What does it mean to invest in cash?
InsightsWhat does it mean to invest in cash?
Sometimes, an investor will see a headline that mentions the word “cash.” Here are some examples just from the last year or so:
“Cash is king again.”
“Warren Buffett sits tight on cash.”
“No more ‘cash is trash’ billionaire hedge fund manager says.”
“How much of an investment portfolio should be in cash?”
Headlines like these often bewilder new investors. But even experienced investors sometimes wonder: “What does it mean to invest in cash?” After all, we don’t usually think of the word “cash” in relation to investing. For most people, cash is the stuff you keep in your wallet. So, what gives?
Fortunately, “investing in cash” is a fairly simple concept. It means to invest in a type of short-term security for a set period of time in exchange for one or more interest-rate payments.
Certificates of deposit (CDs), money market accounts, and treasury bills are three examples. These securities are known as “cash equivalent” investments, but the word “cash” alone is often used as an umbrella term to cover all the various types. That’s because these types of investments are very liquid. That means the funds inside them can be converted to actual cash – money you can spend at a moment’s notice – quickly and easily compared to stocks, bonds, or investment accounts like a 401(k) or IRA. (Stocks and bonds aren’t always easy to sell, and depending on the timing, you may sell for a lower amount than what you paid for. Meanwhile, withdrawing the money from an IRA or 401(k) before you retire can trigger financial penalties from the government.)
That’s why these types of securities are referred to as “investing in cash.” They still provide a return – hence the investing part – but also a level of liquidity close to actual, physical currency. Cash investments are handy if you have money that you:
1. Want to keep safe. Money markets and certificates of deposit are historically stable investments and are often insured up to a certain point by the federal government.
2. Want to earn a return on. In the form of interest rate payments, which are generally higher than with a basic savings account.
3. Want easy access to within a relatively short period of time. Most money markets invest in instruments with a maturity of six months or less. Treasury bills mature within one year or less. CDs, meanwhile, usually have a maturity of 6 months to a few years.
That said, there are some downsides to investing in cash. For one thing, if your focus is on growing your money, there are usually much better options. That’s why many investors often shun putting too much money into cash. They feel there are more productive ways to invest. And while they are very liquid compared to other securities, there are still penalties if you withdraw the money from a CD before maturity. (Money markets don’t have an early withdrawal penalty, but many banks and credit unions will charge monthly fees if the balance falls below a certain minimum.)

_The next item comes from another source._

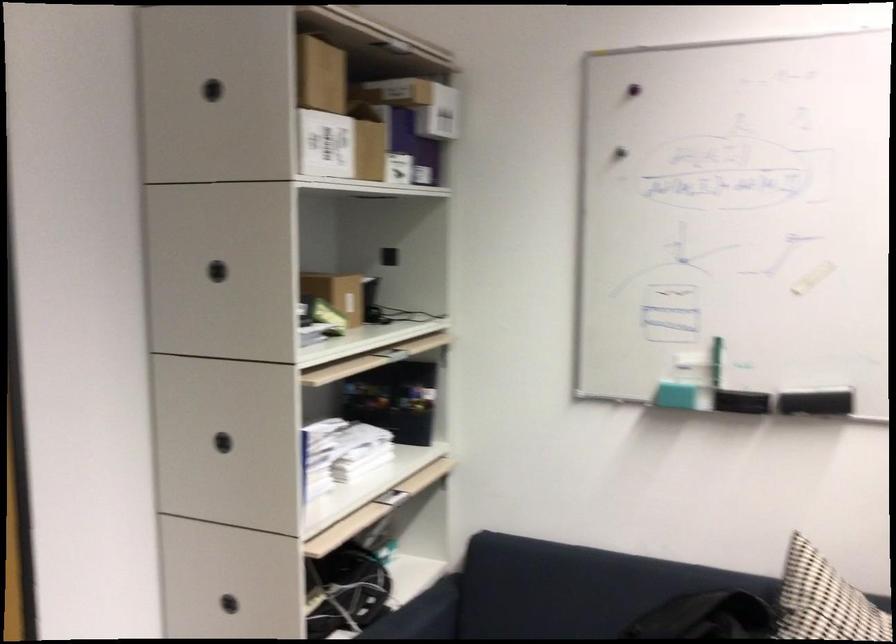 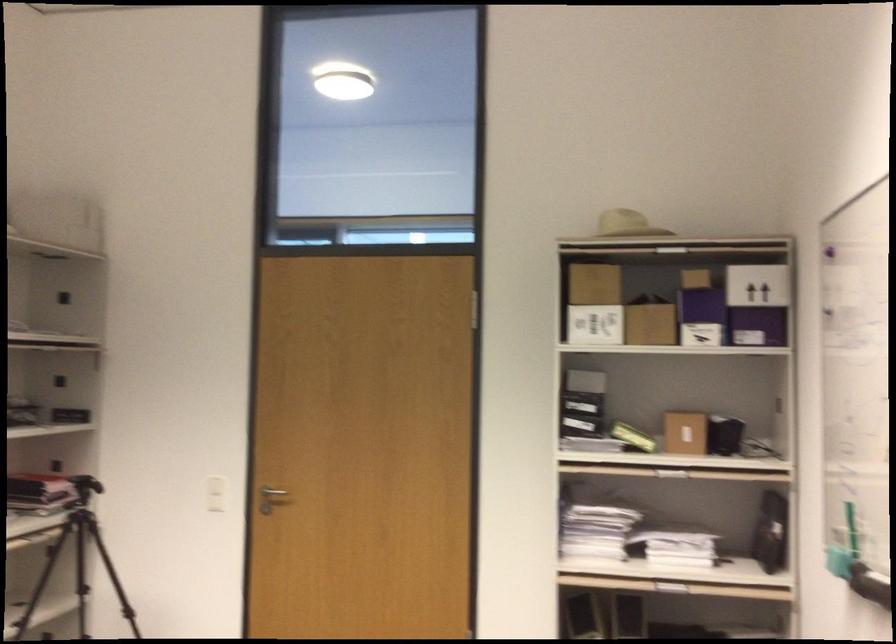 Question: I am providing you with two images of the same scene from different viewpoints. Which of the following objects are not visible in image2?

With all this in mind, why have we seen so many headlines about “cash” in recent years? It all has to do with interest rates. As you probably know, the Federal Reserve has been gradually hiking rates for much of the past two years to bring down inflation. When the Fed raises rates, banks and credit unions usually follow suit. As a result, some cash investments have been paying higher interest rates than normal. This, coupled with a volatile stock market, has caused cash to gain in popularity with some investors.

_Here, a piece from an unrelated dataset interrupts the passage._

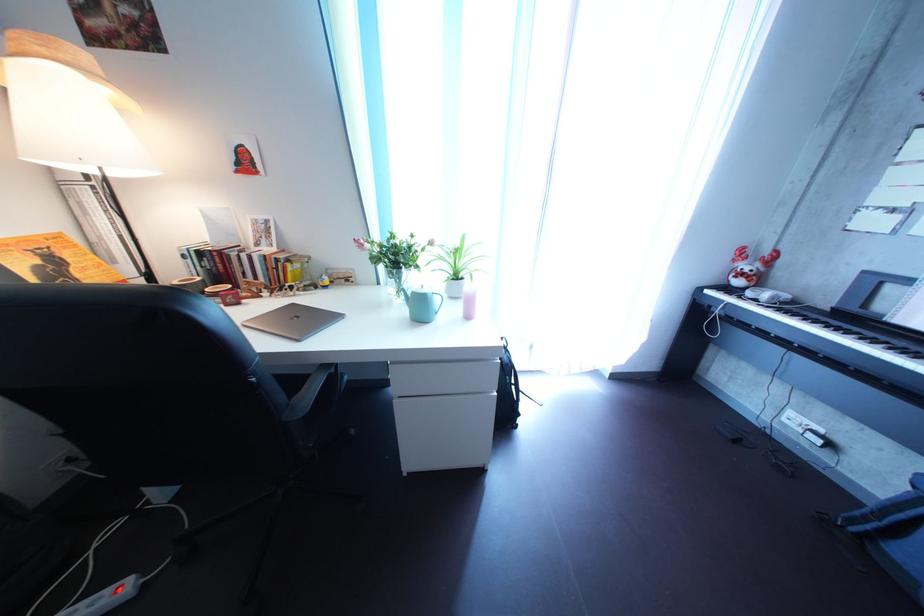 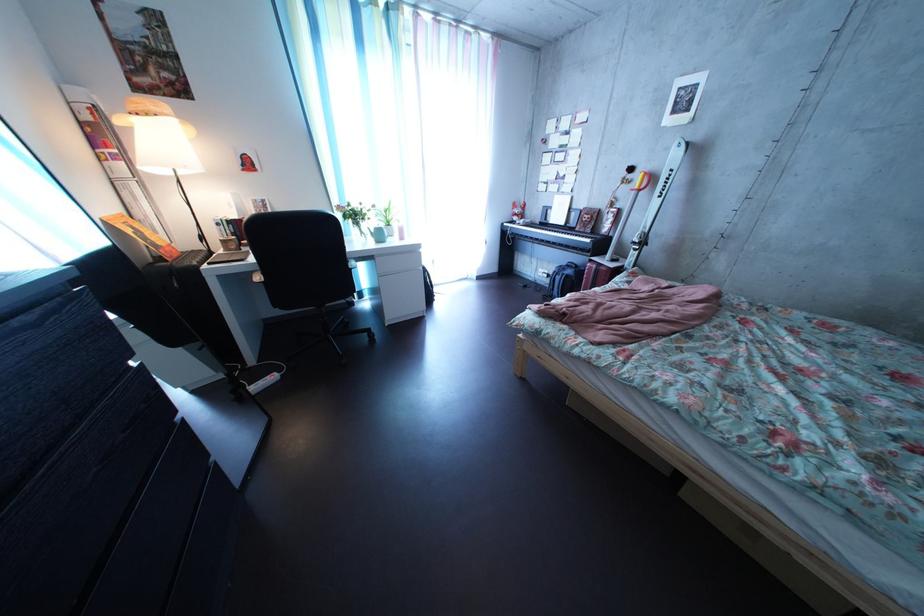 The point at (37,273) is marked in the first image. Where is the corresponding point in the second image?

How long this trend continues is impossible to know. And it’s worth emphasizing that cash, like all securities, is an investment that is sometimes right for some people in some situations…not always right for all people all the time. So, if you’re interested in cash investments, be sure to talk about it with a qualified financial professional first to make sure it’s right for you. In the meantime, now you know what it means to “invest in cash.” Have a great month!